O que é e o que faz um agente de IA?
Agentes
de IA são sistemas criados para executar tarefas de forma autônoma ou
semiautônoma, com foco em automatizar e otimizar fluxos de trabalho.
Diferentemente de interações pontuais com ferramentas de IA generativa, como
ChatGPT e Gemini, os agentes são configurados para operar de forma contínua,
tomar decisões com base em dados, seguir regras pré-definidas e interagir com
outros sistemas ao longo do processo.
Como funciona um agente de IA?
De
forma geral, agentes de IA operam a partir de objetivos: diante de uma meta
específica, são capazes de planejar etapas, dividir o problema em tarefas
menores e executar ações de forma contínua até alcançar o resultado esperado.
Ao
longo desse processo, eles utilizam dados para tomar decisões, ajustar o
caminho e, quando necessário, criar novas tarefas para avançar. Entre suas
principais capacidades estão o raciocínio, para analisar informações e
resolver problemas, e a ação, que envolve interagir com sistemas, executar
comandos e responder a diferentes contextos.
Importante
destacar que os agentes de IA também podem incorporar mecanismos de
observação e planejamento, além de atuar de forma colaborativa com humanos
ou outros sistemas e ajustar seu desempenho com base em resultados anteriores.
Tipos
de agentes de IA e valor de implementação
Existem diferentes tipos de agentes de
IA, que variam conforme a atuação e o nível de complexidade.

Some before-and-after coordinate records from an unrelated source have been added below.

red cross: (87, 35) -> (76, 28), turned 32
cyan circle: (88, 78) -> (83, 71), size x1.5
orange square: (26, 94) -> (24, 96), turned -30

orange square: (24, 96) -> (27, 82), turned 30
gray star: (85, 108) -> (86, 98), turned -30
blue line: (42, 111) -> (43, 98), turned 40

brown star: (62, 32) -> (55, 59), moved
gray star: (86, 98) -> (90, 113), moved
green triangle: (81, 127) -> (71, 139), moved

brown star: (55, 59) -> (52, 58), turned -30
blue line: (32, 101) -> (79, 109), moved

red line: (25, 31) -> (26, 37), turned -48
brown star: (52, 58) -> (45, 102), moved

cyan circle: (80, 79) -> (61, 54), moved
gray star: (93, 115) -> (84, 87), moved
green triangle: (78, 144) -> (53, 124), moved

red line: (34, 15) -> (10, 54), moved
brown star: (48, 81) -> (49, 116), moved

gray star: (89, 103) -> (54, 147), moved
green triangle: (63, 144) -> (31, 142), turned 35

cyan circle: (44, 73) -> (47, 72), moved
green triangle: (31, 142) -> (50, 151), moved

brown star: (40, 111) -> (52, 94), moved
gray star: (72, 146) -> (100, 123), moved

Alguns, por exemplo, interagem
diretamente com o usuário (como os usados em atendimento e vendas), enquanto
outros operam em segundo plano,
automatizando tarefas e processos sem interação direta. Também há agentes individuais,
voltados a funções específicas, e sistemas multiagentes, em que
diferentes agentes atuam de forma coordenada para lidar com demandas mais
complexas.
De modo geral, esses sistemas podem
variar desde modelos mais simples, baseados em regras, até versões avançadas,
capazes de planejar ações, aprender com dados e tomar decisões com base em
objetivos.
Já o custo de implementação depende
de fatores como nível de personalização, volume de uso e integração com outros
sistemas — sendo que soluções mais robustas e adaptadas à realidade da
empresa tendem a exigir maior investimento, além de custos contínuos de
manutenção e evolução.
Como
criar e treinar um agente de IA?
É possível contratar serviços
especializados ou criar agentes de IA em plataformas na internet. Caso não
exista um que atenda às necessidades, um usuário também consegue desenvolver
um agente totalmente personalizado, de acordo com os desafios do negócio.

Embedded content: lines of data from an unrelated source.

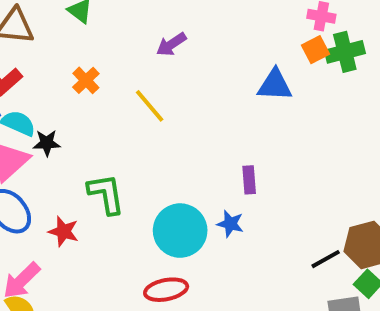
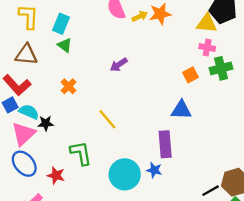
orange square: (316, 50) -> (190, 75), moved
blue triangle: (275, 85) -> (181, 110), moved
yellow line: (150, 106) -> (107, 119), moved
purple rectangle: (249, 180) -> (165, 144), size x1.6

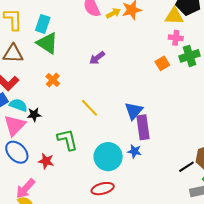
green triangle: (65, 45) -> (47, 43), size x1.6
blue triangle: (181, 110) -> (134, 111), moved, turned -48

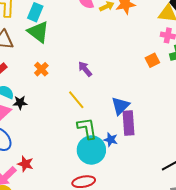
purple arrow: (97, 58) -> (85, 69), moved, turned 84
green L-shape: (67, 140) -> (87, 128), moved
blue star: (134, 151) -> (111, 140), moved
red star: (46, 161) -> (25, 164), moved

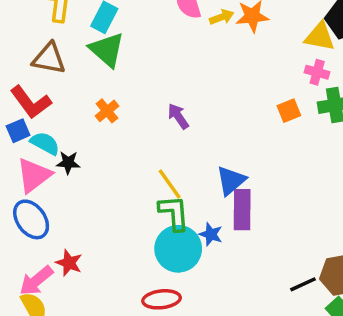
yellow line: (76, 100) -> (170, 184), moved

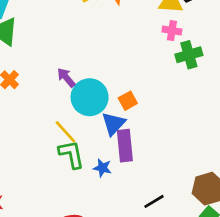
orange square: (289, 111) -> (128, 101), moved
cyan circle: (178, 249) -> (90, 97), moved
black line: (303, 284) -> (154, 201), moved

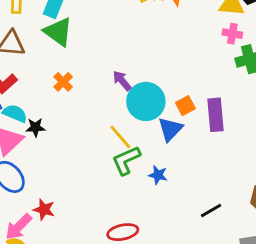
purple rectangle: (125, 146) -> (216, 115), moved
green L-shape: (71, 154) -> (126, 160), turned -104

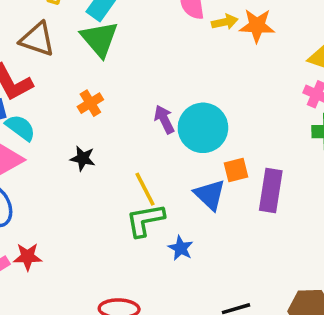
cyan circle: (146, 101) -> (203, 128), moved
black star: (35, 127) -> (83, 158), moved
blue triangle: (170, 129) -> (210, 195), turned -44
red star: (44, 210) -> (28, 257), turned -30

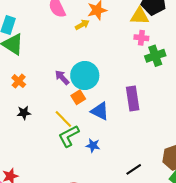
yellow arrow: (225, 22) -> (82, 25), moved
orange square: (236, 170) -> (78, 97), moved

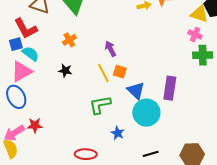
cyan circle: (85, 75) -> (146, 113), moved
orange square: (78, 97) -> (120, 72), turned 32
yellow line: (63, 119) -> (103, 73), moved
blue star: (93, 145) -> (118, 133), moved

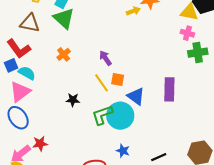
black star: (65, 71) -> (73, 100), moved
cyan circle: (146, 113) -> (120, 116), moved
blue star: (118, 133) -> (123, 151), moved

Para criar e treinar um agente de IA, o
primeiro passo é definir claramente o que se deseja executar, como
otimizar o atendimento ao cliente, gerar relatórios ou obter insights de dados.
Nesse sentido, é importante analisar o fluxo de trabalho e identificar tarefas
que podem ser automatizadas ou aprimoradas com o uso da IA.
Em seguida, a construção de um bom
prompt é essencial: é preciso fornecer contexto, definir a persona do
agente, seus objetivos, descrever o passo a passo das tarefas e incluir
exemplos. Quanto mais detalhadas forem as instruções, incluindo o que deve
ser feito e em qual formato os resultados devem ser entregues, como textos ou
planilhas, melhores serão os resultados. Também é importante estruturar a base
de conhecimento do agente, que pode incluir documentos específicos, pastas ou
até busca na web.
Após a criação, monitorar o desempenho
com base em métricas e expectativas de sucesso é algo fundamental, permitindo
ajustes contínuos a partir de dados e feedbacks dos usuários, o que contribui
para melhorar a experiência ao longo do tempo.
Metodologia
Para
compreender o interesse por agentes de IA nos mecanismos digitais, foram
consideradas pesquisas no Google realizadas por brasileiros durante os últimos
doze meses. A investigação foi pautada por expressões como “agente de IA” e
suas variações, abrangendo todas as buscas relativas ao segmento nas cinco
regiões nacionais. Em seguida, os tipos de agentes e dúvidas foram dispostos em
um ranking baseado no volume total de buscas ao longo do último ano.